(Extracted page text data)
####################

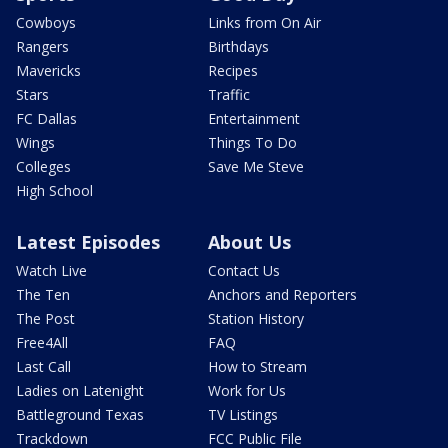
Cowboys
Links from On Air
Rangers
Birthdays
Mavericks
Recipes
Stars
Traffic
FC Dallas
Entertainment
Wings
Things To Do
Colleges
Save Me Steve
High School
Latest Episodes
About Us
Watch Live
Contact Us
The Ten
Anchors and Reporters
The Post
Station History
Free4All
FAQ
Last Call
How to Stream
Ladies on Latenight
Work for Us
Battleground Texas
TV Listings
Trackdown
FCC Public File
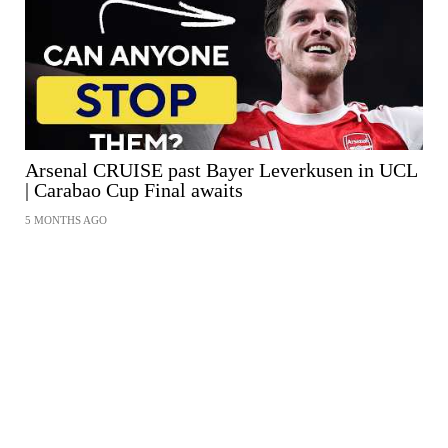
Arsenal CRUISE past Bayer Leverkusen in UCL
| Carabao Cup Final awaits
5 MONTHS AGO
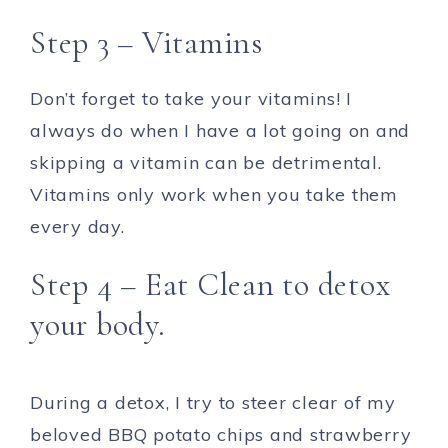
Step 3 – Vitamins
Don’t forget to take your vitamins! I
always do when I have a lot going on and
skipping a vitamin can be detrimental.
Vitamins only work when you take them
every day.
Step 4 – Eat Clean to detox
your body.
During a detox, I try to steer clear of my
beloved BBQ potato chips and strawberry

####################

[Work required] The first line of the entries, the line containing "Arsenal CRUISE past Bayer Leverkusen in UCL", and every line between them are to be output exactly; pictures are not.

[Solution for this exercise]
Cowboys
Links from On Air
Rangers
Birthdays
Mavericks
Recipes
Stars
Traffic
FC Dallas
Entertainment
Wings
Things To Do
Colleges
Save Me Steve
High School
Latest Episodes
About Us
Watch Live
Contact Us
The Ten
Anchors and Reporters
The Post
Station History
Free4All
FAQ
Last Call
How to Stream
Ladies on Latenight
Work for Us
Battleground Texas
TV Listings
Trackdown
FCC Public File
Arsenal CRUISE past Bayer Leverkusen in UCL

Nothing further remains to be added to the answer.